CV of pump counts across balloons (high = erratic strategy).

response_consistency

≥0

CV of all inter-pump latencies (lower = more consistent).

mean_latency_between_pumps

ms

Mean inter-pump interval (intervals ≥ 2000 ms are dropped as off-task).

Composite, profile & validity

Note

Analysis-ready primitives vs. exploratory composites. adaptive_strategy_score and behavioral_profile (risk_style) are unnormed heuristics, not validated psychometric constructs: the score is an arbitrarily fixed-weighted composite and the risk style is a hand-tuned decision tree — neither has a norming sample or a reliability estimate.

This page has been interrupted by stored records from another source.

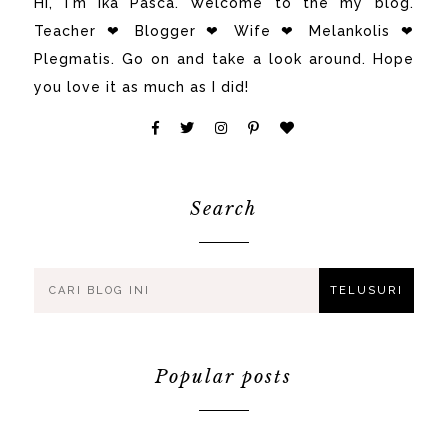
Hi, i'm Ika Pasca. Welcome to the my blog.
Teacher ❤ Blogger ❤ Wife ❤ Melankolis ❤
Plegmatis. Go on and take a look around. Hope
you love it as much as I did!
Search
Popular posts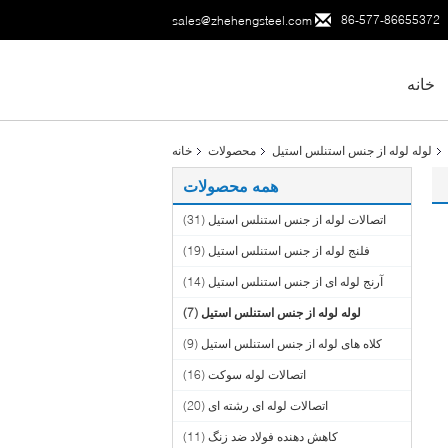
86-577-86655372
sales@zhehengsteel.com
خانه
لوله لوله از جنس استنلس استیل
محصولات
خانه
همه محصولات
اتصالات لوله از جنس استنلس استیل
(31)
فلنج لوله از جنس استنلس استیل
(19)
آرنج لوله ای از جنس استنلس استیل
(14)
لوله لوله از جنس استنلس استیل
(7)
کلاه های لوله از جنس استنلس استیل
(9)
اتصالات لوله سوکت
(16)
اتصالات لوله ای رشته ای
(20)
کاهش دهنده فولاد ضد زنگ
(11)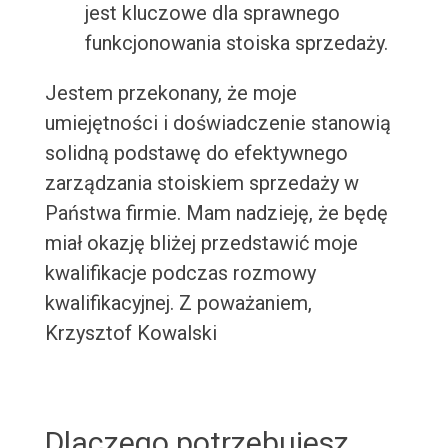
jest kluczowe dla sprawnego
funkcjonowania stoiska sprzedaży.
Jestem przekonany, że moje
umiejętności i doświadczenie stanowią
solidną podstawę do efektywnego
zarządzania stoiskiem sprzedaży w
Państwa firmie. Mam nadzieję, że będę
miał okazję bliżej przedstawić moje
kwalifikacje podczas rozmowy
kwalifikacyjnej. Z poważaniem,
Krzysztof Kowalski
Dlaczego potrzebujesz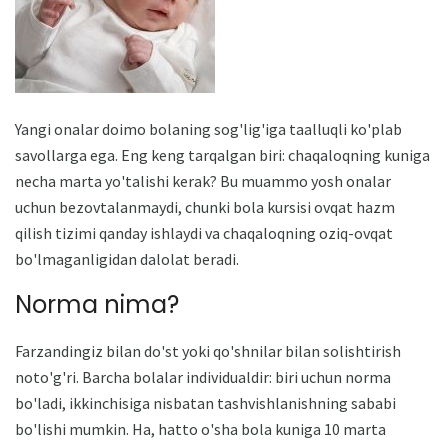
Yangi onalar doimo bolaning sog'lig'iga taalluqli ko'plab
savollarga ega. Eng keng tarqalgan biri: chaqaloqning kuniga
necha marta yo'talishi kerak? Bu muammo yosh onalar
uchun bezovtalanmaydi, chunki bola kursisi ovqat hazm
qilish tizimi qanday ishlaydi va chaqaloqning oziq-ovqat
bo'lmaganligidan dalolat beradi.
Norma nima?
Farzandingiz bilan do'st yoki qo'shnilar bilan solishtirish
noto'g'ri. Barcha bolalar individualdir: biri uchun norma
bo'ladi, ikkinchisiga nisbatan tashvishlanishning sababi
bo'lishi mumkin. Ha, hatto o'sha bola kuniga 10 marta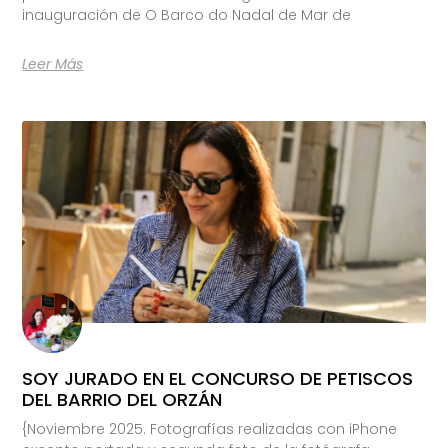
inauguración de O Barco do Nadal de Mar de
Leer Más
SOY JURADO EN EL CONCURSO DE PETISCOS
DEL BARRIO DEL ORZÁN
{Noviembre 2025. Fotografías realizadas con iPhone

Use the analysis-ready primitives as dependent variables — average_pumps_adjusted, explosion_rate, ev_ratio_score, and the per-color {color}_ev_efficiency — and treat these two composites as descriptive summaries only, validating independently before reporting them. color_discrimination_index is deprecated (see below); prefer ev_efficiency_uniformity.

Field

Range

Description

adaptive_strategy_score

0–100

Exploratory (unnormed composite). Weighted blend: calibration 35%, learning 25%, uniformity 25%, money 15%.

flat_strategy_detected

bool

True if pumping is undifferentiated across colors (active learners exempted).

behavioral_profile

dict

Exploratory (unnormed heuristic). risk_style, description, dominant_traits — see Behavioral profiles.

session_valid

bool

True if the session passes all validity checks.

session_warnings

list[str]

Human-readable validation warnings (empty if fully valid).

color_metrics

list

Per-color breakdown; see below.

Per-color metrics

Each entry of color_metrics is a ColorMetrics:

Field

Range

Description

color

str

The study’s color name (default purple / teal / orange).

risk_profile

str

low / medium / high, assigned by EV-optimal risk rank (safest = low).

average_pumps

≥0

Mean pumps over all balloons of this color.

behavioral_avg_pumps

≥0

Mean pumps over collected balloons (falls back to all if <2 collected).

explosion_rate

0–1

Burst rate for this color.

total_balloons

int

Balloons of this color.

collected_count

int

Non-exploded balloons of this color.

used_fallback

bool

True if behavioral_avg_pumps fell back to all balloons.

ev_efficiency

0–1 / None

EV(behavioral mean) / EV(optimal) for this color.

ev_optimal_stop

int / None

EV-optimal pump count for this color (11 / 5 / 2).

excess_explosion_rate

float / None

Observed minus expected-at-optimal burst rate. Positive = over-pumping.